Arbitration clauses are routinely added to commercial contracts, but often with very little reflection on the many strategic and tactical issues that should be considered. Further, there is a great deal of misunderstanding of the relative benefits and detriments of arbitration as compared to resolution of disputes in the courts.

An arbitration clause is an opportunity to craft a dispute resolution mechanism that meets your precise legal and business needs and that opportunity should not be squandered with a “naked” arbitration clause that fails to think through basic tactical and logistical issues. The fundamental question that each party to a business contract should ask is “why arbitration?”—what benefits are you seeking, and/or what risks are you hoping to avoid? The following is a non-exhaustive list of issues that may help answer these questions, and which one should consider when drafting and agreeing to an arbitration clause:

1. Cost, speed and efficiency. Many incorrectly believe that arbitration is “cheaper” than litigation. It can be, as it frequently involves relaxed evidentiary rules, more flexible scheduling and discovery that is potentially more limited than in a court proceeding. But without contractual language that limits the time frame and extent of arbitration proceedings, it is possible for arbitration expenses and delays to equal or even exceed those of litigations in some jurisdictions. Consider carefully whether your arbitration clause should limit discovery, prevent depositions, and direct the arbitrator or arbitrators to complete the proceedings within a circumscribed time frame. Consider also whether a time frame for wrapping up the entire proceedings should be laid out in advance, to ensure that matters cannot drag on.

Of course, many parties fail to give thought to whether arbitrating is to their advantage at all, given the likely relative situations of the parties. Having a fast-tracked and inexpensive proceeding may be a disadvantage if you perceive that a more expensive and drawn out proceeding would be a significant disadvantage to your future adversary. Or it may be the case that arbitration is too broad a tool for your needs. If your dispute would likely be litigated in an efficient and fast-tracked jurisdiction, for example, consider whether a simple jury waiver would be more beneficial than an arbitration clause. Conversely, if you are likely to be the plaintiff and access to a jury would be beneficial (for example, because you want to argue for punitive damages or because you believe you would have more leverage in a more protracted jury case), perhaps you would prefer a contract with neither an arbitration clause nor a jury waiver.

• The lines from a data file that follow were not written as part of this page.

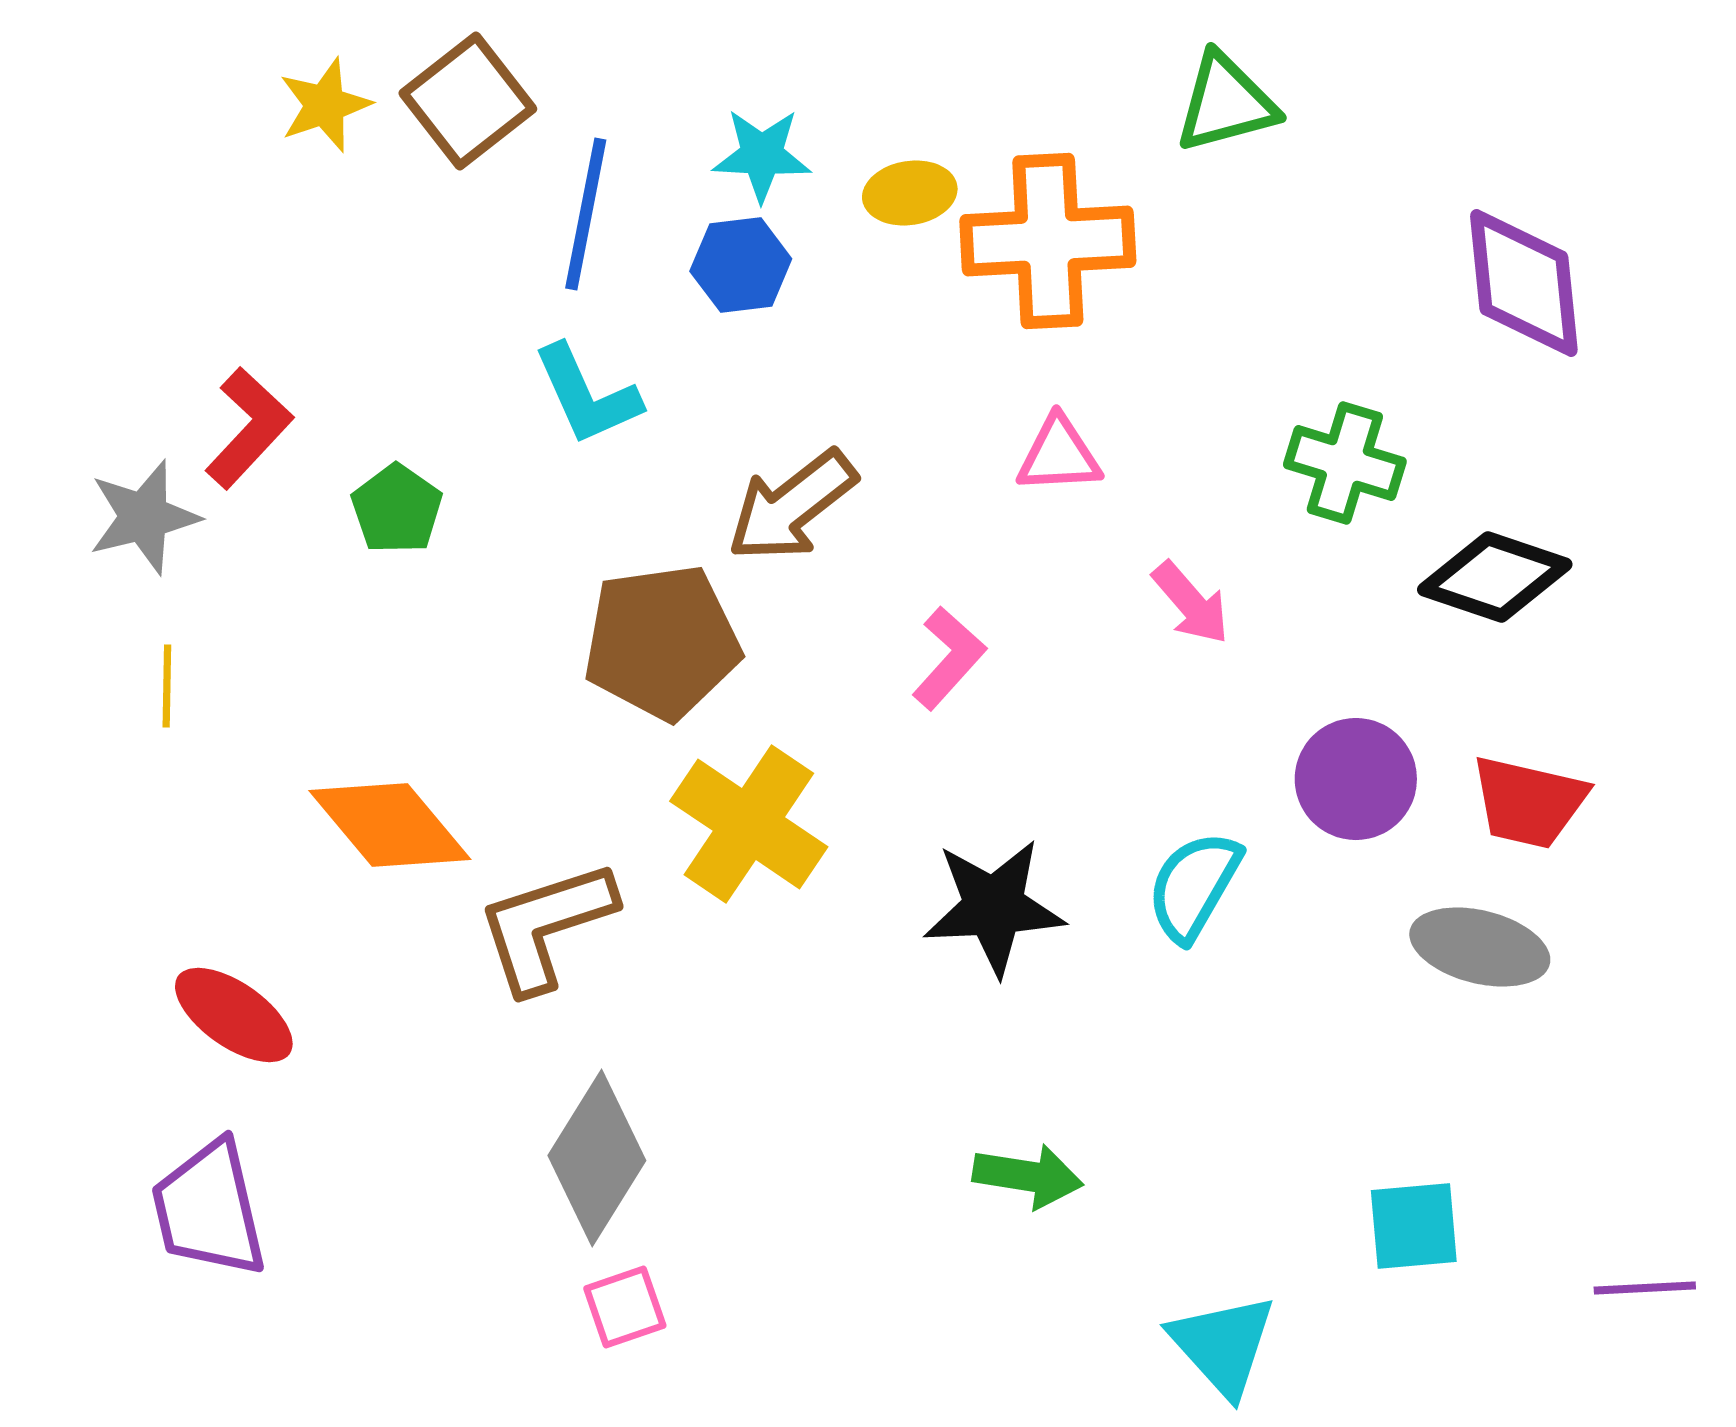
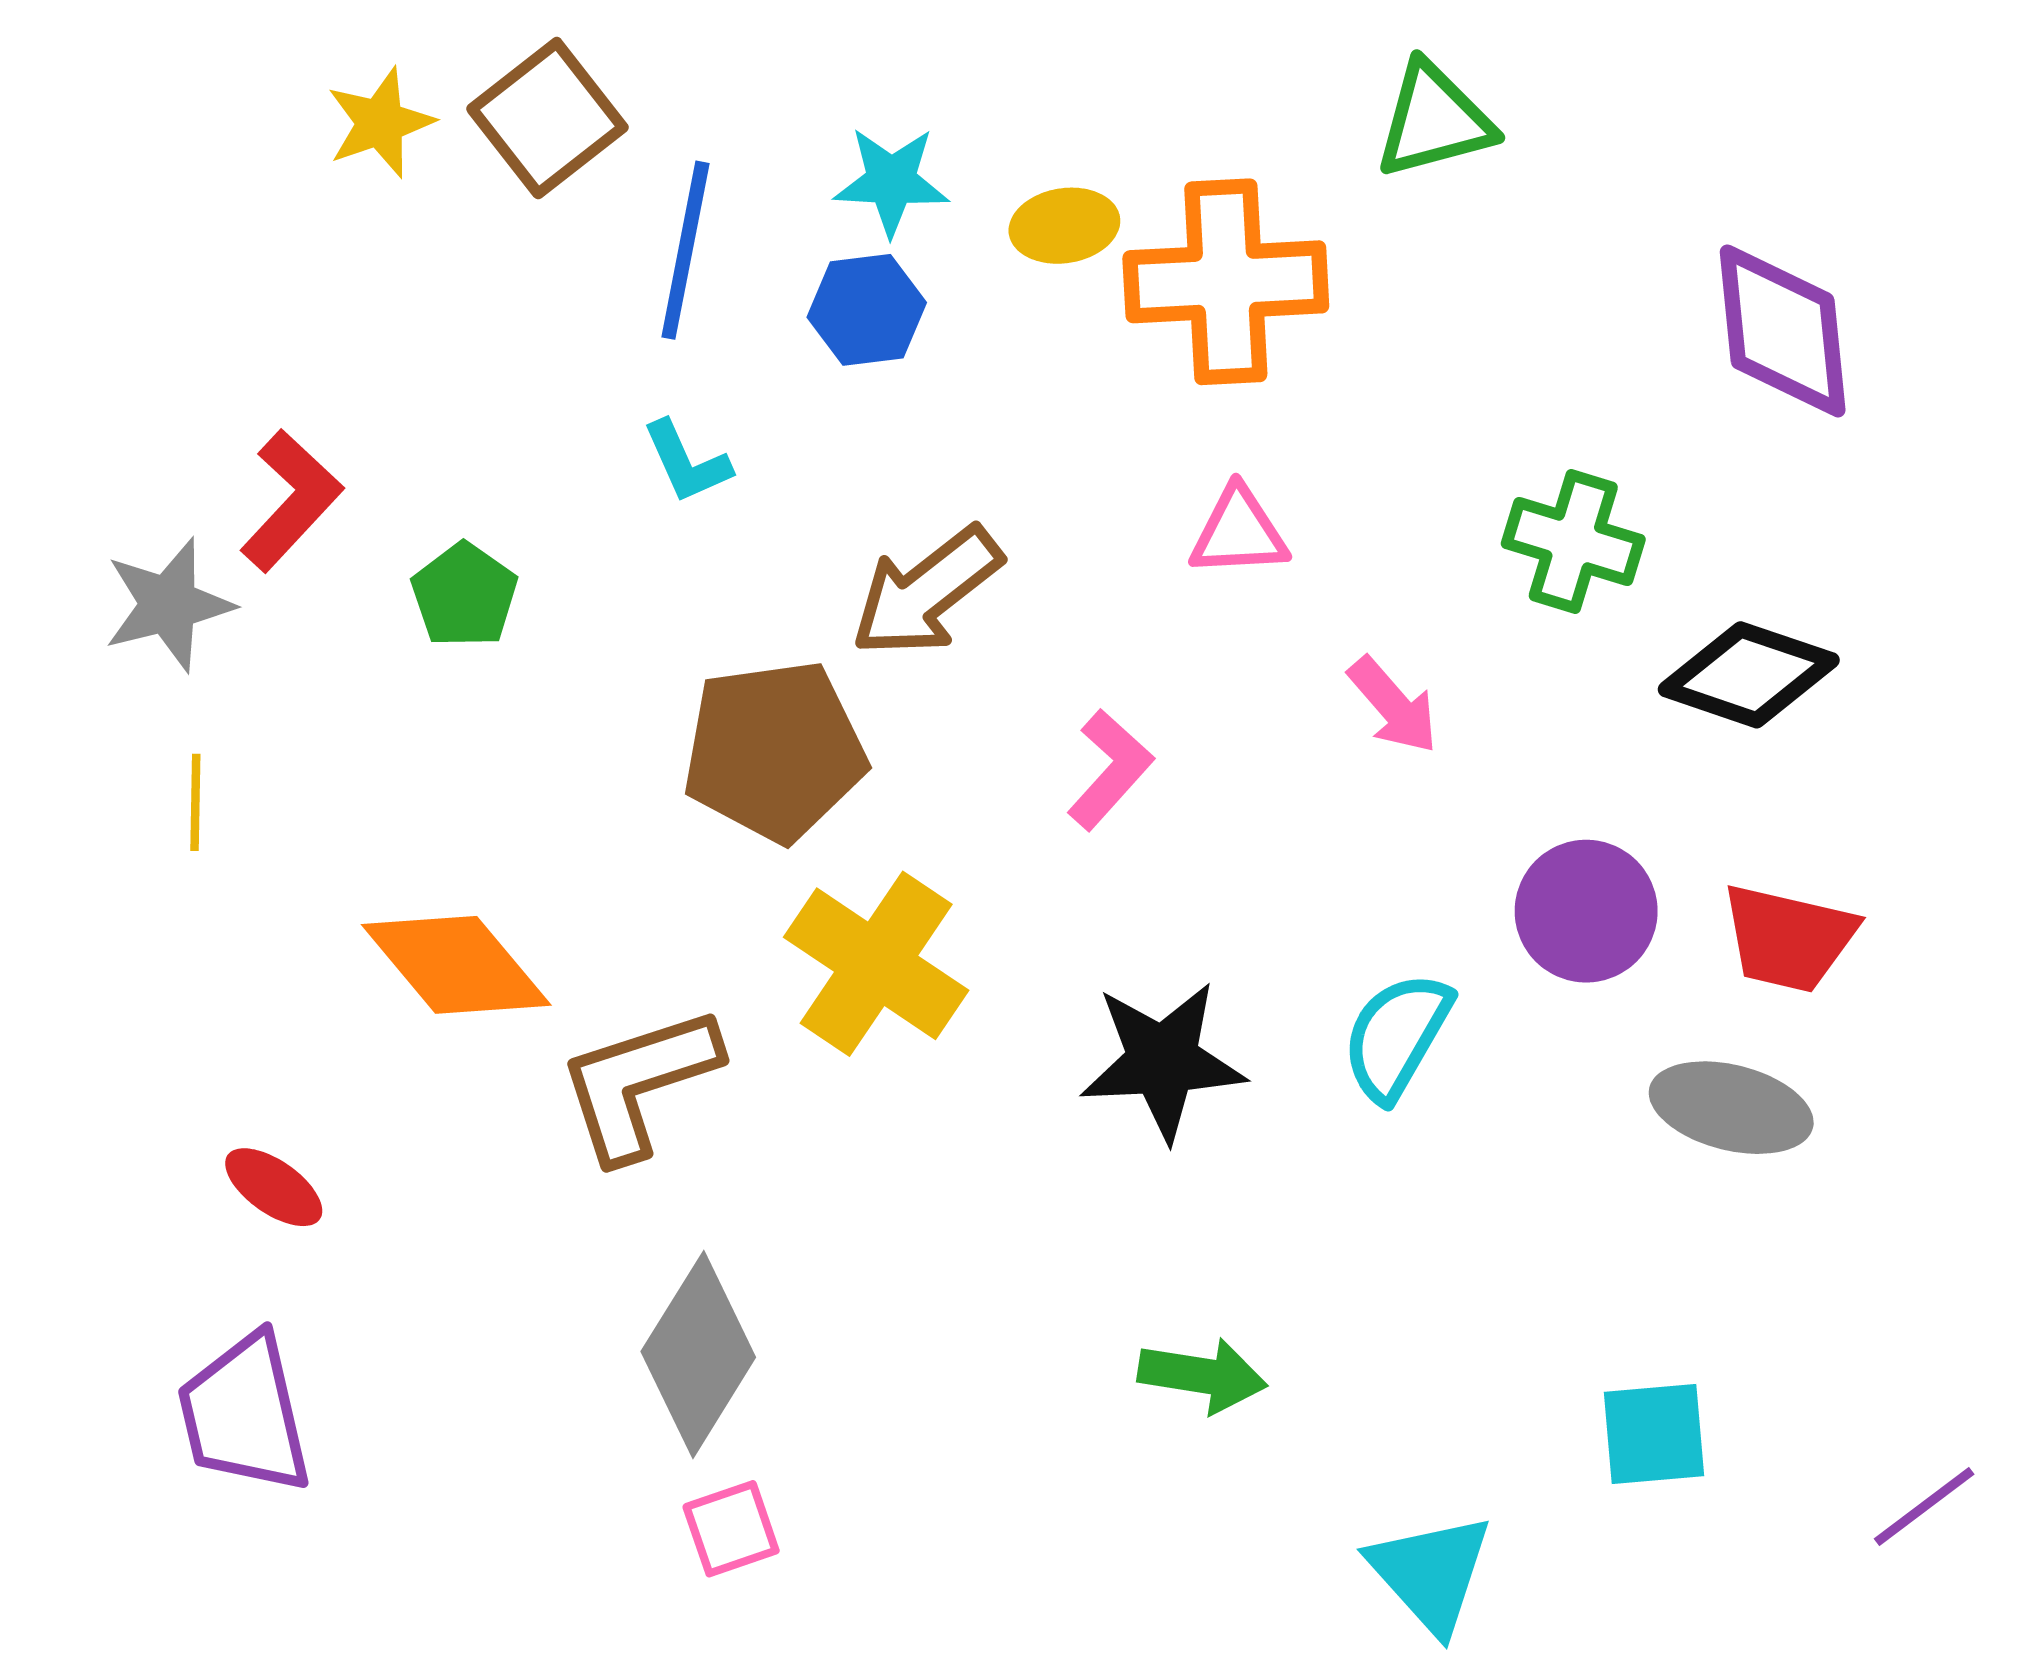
cyan L-shape: (587, 395) -> (687, 462), size x0.7
red ellipse: (234, 1015) -> (274, 1187), size x0.7
purple line: (1645, 1288) -> (1924, 1506), turned -34

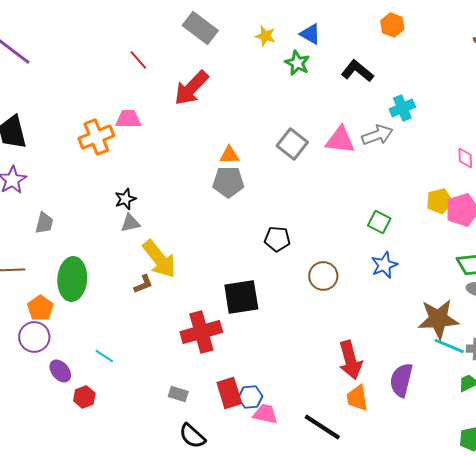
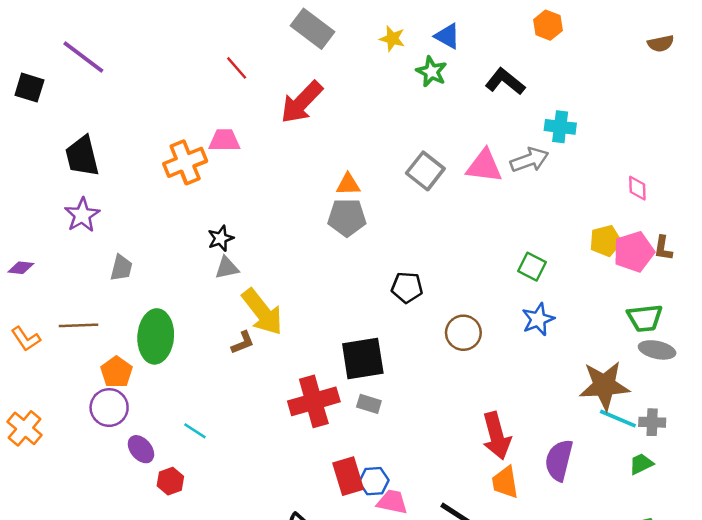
cyan cross: (402, 108) -> (560, 127), turned 30
gray rectangle: (178, 394) -> (369, 404), moved

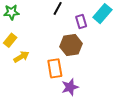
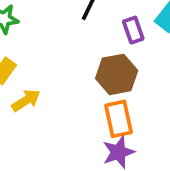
orange rectangle: (55, 68) -> (118, 119), moved

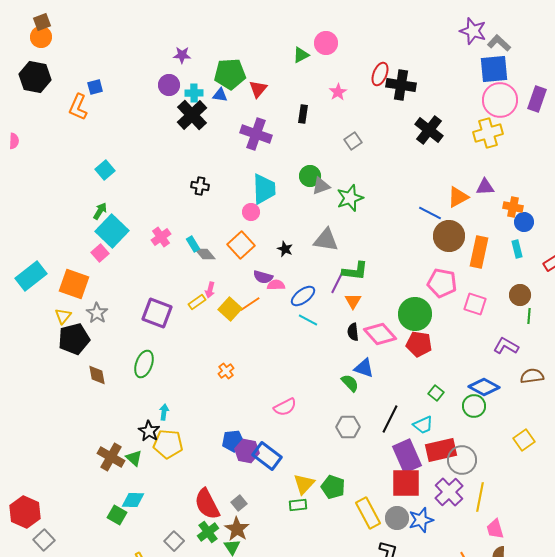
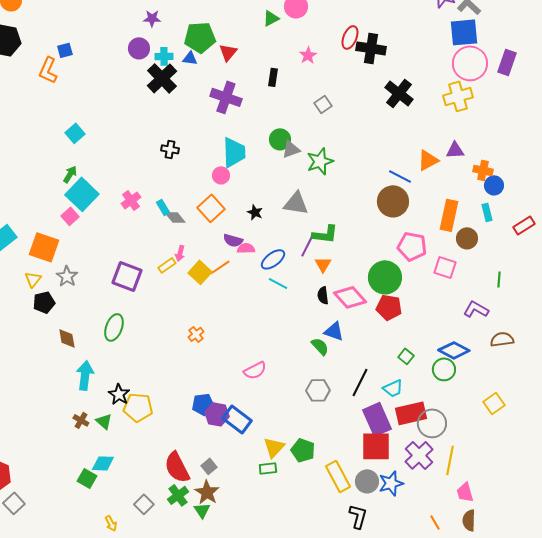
brown circle: (449, 236) -> (393, 201), moved
brown circle: (520, 295) -> (467, 238), moved
black pentagon: (74, 339) -> (44, 302), size x0.7
cyan arrow: (164, 412) -> (85, 375), moved, size x1.8
brown cross: (111, 457) -> (81, 420), size x0.6

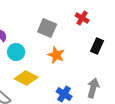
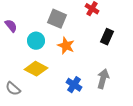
cyan circle: (16, 52) -> (36, 41), moved

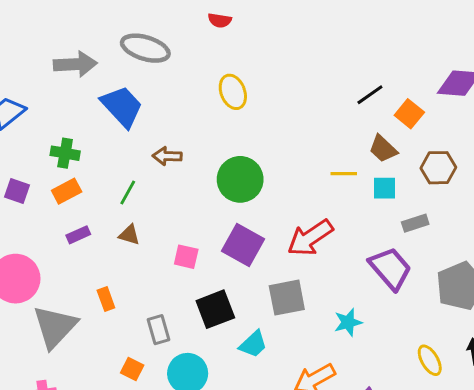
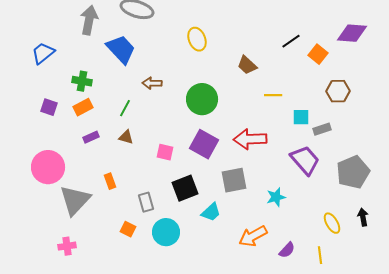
gray arrow: (75, 64) -> (89, 20), turned -76
brown trapezoid: (383, 149) -> (247, 65), moved
cyan square: (385, 188) -> (301, 117), moved
red arrow: (310, 238) -> (250, 139), turned 32

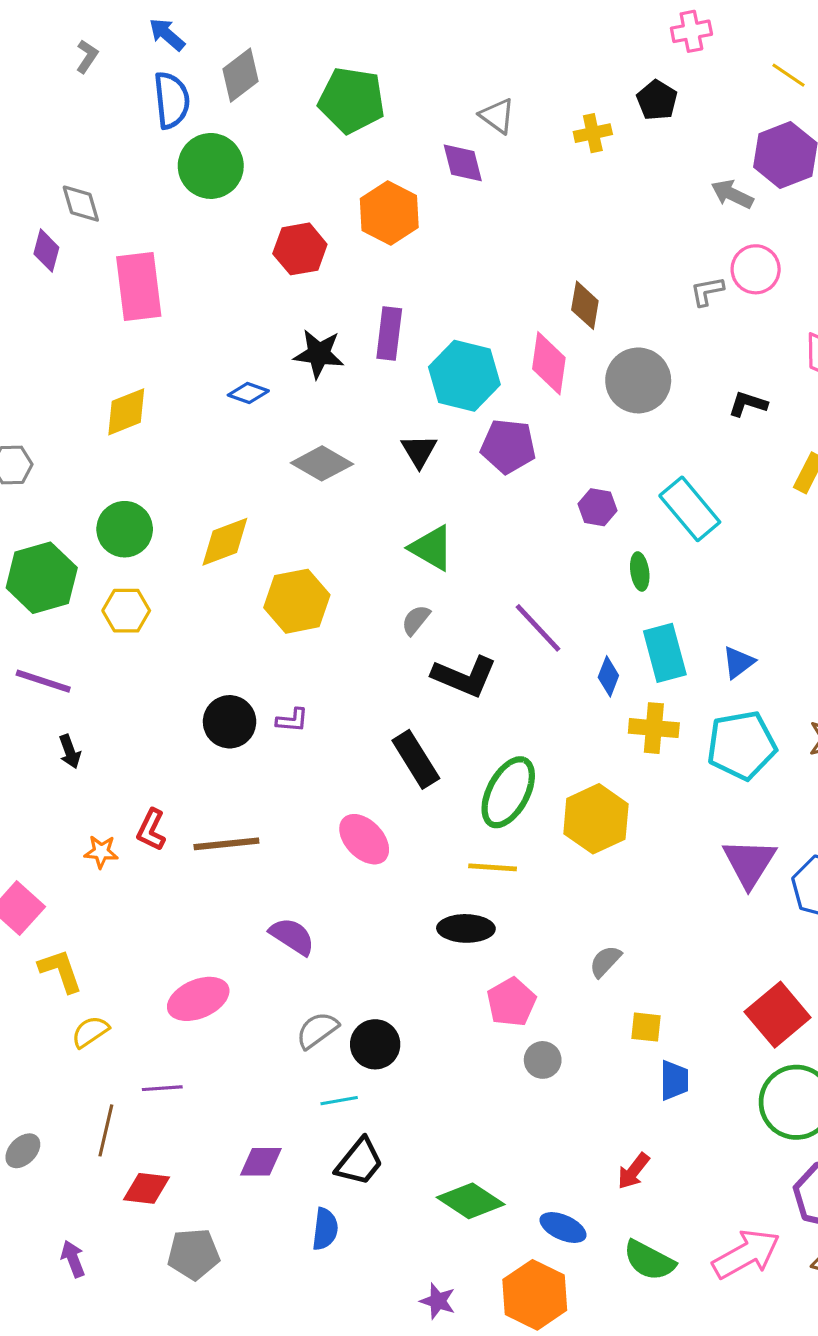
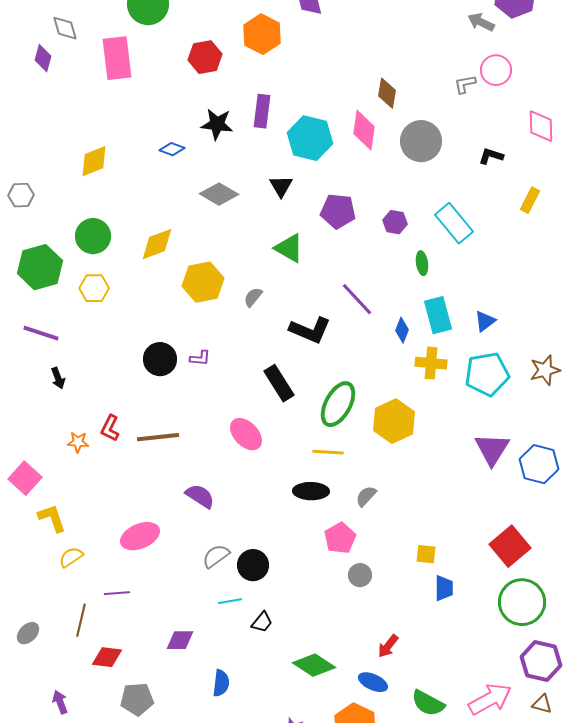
pink rectangle: (139, 287) -> (117, 58), moved
purple pentagon: (508, 446) -> (338, 211), moved
gray semicircle: (416, 620) -> (253, 297), moved
gray semicircle: (605, 961) -> (366, 496), moved
black trapezoid: (359, 1162) -> (262, 622), moved, size x0.7
red arrow: (633, 1171) -> (388, 646), moved

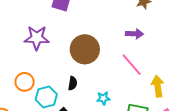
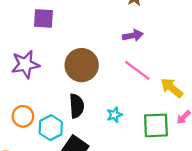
black semicircle: (73, 83) -> (77, 106), size x1.5
yellow arrow: (158, 86) -> (172, 88), turned -30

Note that the administrative fees of many arbitral forums vastly exceed those of the courts, and sometimes scale with the amount claimed in the controversy, such that they can sum to hundreds of thousands of dollars. Similarly, in an arbitration, the parties must pay for the fees and costs of the arbitrators, whereas the taxpayers underwrite the costs of the judicial system. In recent years, the dockets of many courts have clogged significantly as budgets have been slashed, resulting in longer waits for cases to be resolved. Thus, the price to the parties of not paying the full cost of the litigation is that you are at the whim of the pace that the judicial system will permit.

2. Discovery. Discovery is a key source of expense in any dispute, and if cost reduction is an important consideration, an arbitration clause that limits discovery could be therefore valuable. As the parties to a contract have a free hand in agreeing to what discovery would be permitted or prohibited, consider whether you can streamline matters by eliminating depositions, reducing document discovery, and addressing likely discovery disputes in advance. In an international arbitration, consider the legal culture of the likely arbitrators as well: for example, arbitrators from outside the United States, without direction from the parties’ agreement, might not be as likely to grant broad American-style discovery. If such discovery is likely to be needed, make sure your arbitration clause grants the right to such discovery in advance.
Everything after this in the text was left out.